El pasado miércoles el Presidente de la Nación abrió el período de sesiones ordinarias del Congreso de la Nación, cuarto y último de la actual administración.
Se planificó una puesta en escena interesante, pero todo les salió mal. Alberto Fernández leyó un largo discurso plagado de mentiras, defendiendo una gestión indefendible, y mostrando un panorama de país muy alejado de la realidad cotidiana que padece el conjunto de los trabajadores y el pueblo.
Crecimiento del PBI, creación de un millón de puestos de trabajo de la llamada “economía popular”, (completamente precarizado, disfraz de planes sociales gestionados por los punteros de turno) 21 provincias con “pleno empleo” (???), los avances en materia educativa, las mejoras en el sistema de salud, entre otras afirmaciones, ambientan un universo paralelo que dista mucho del país en el que vivimos.
El Presidente, claro, tuvo que leer un discurso para evitar decir mentiras de ocasión, ya que es conocido por su nula capacidad de oratoria y sus tristemente célebres frases que ubicarían a Macri como un estadista plenamente formado. (De hecho, apenas podía articular oraciones más o menos coherentes).
En el mundo de fantasías del Presidente, no hay trabajadores pobres, no hay salarios de miseria ni jubilaciones de hambre, no hay colapso del sistema de salud (no hay turnos en los hospitales ni recursos para estudios ni siquiera complejos), Argentina se encamina a ser la usina energética del planeta (Menem quería llegar a la estratósfera), en suma, vivimos en un país desbordante de riquezas bien repartidas.

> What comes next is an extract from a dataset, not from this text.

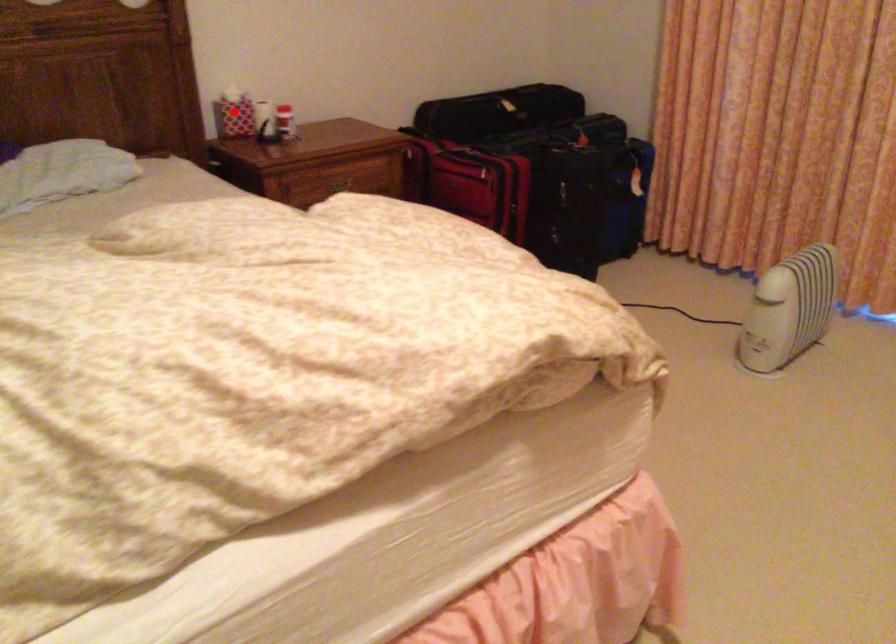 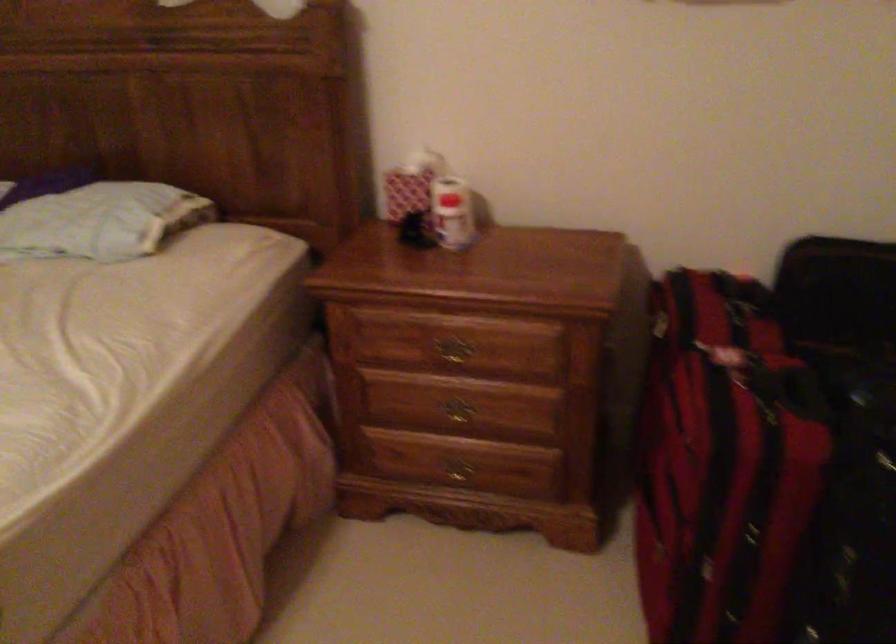 Find the pixel in the second image that matches the highlighted location in the first image.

Es más, el coro de aplaudidores, bien enfocados por las cámaras, saludaban con la V de la victoria cada vez que alguien del grupete era mencionado. Llevaron también «ejemplos vivos», gente común digamos, que gracias a la gestión del gobierno de Fernández consiguieron trabajo digno, mostrando que si uno se esfuerza es posible crecer en este país. Una burla para los trabajadores y el pueblo.
Pero lo cierto es que este gobierno, cómo todos los anteriores, solo se preocupa por generar las condiciones que favorezcan los negocios del gran capital. Y para ello, la inflación, la persecución política en las fábricas, la precarización de las condiciones de trabajo y la flexibilización laboral de hecho, mantienen a raya los salarios, ante la desesperación de una burguesía en crisis que no sabe cómo construir una alternativa política que le permita seguir engañando a las masas.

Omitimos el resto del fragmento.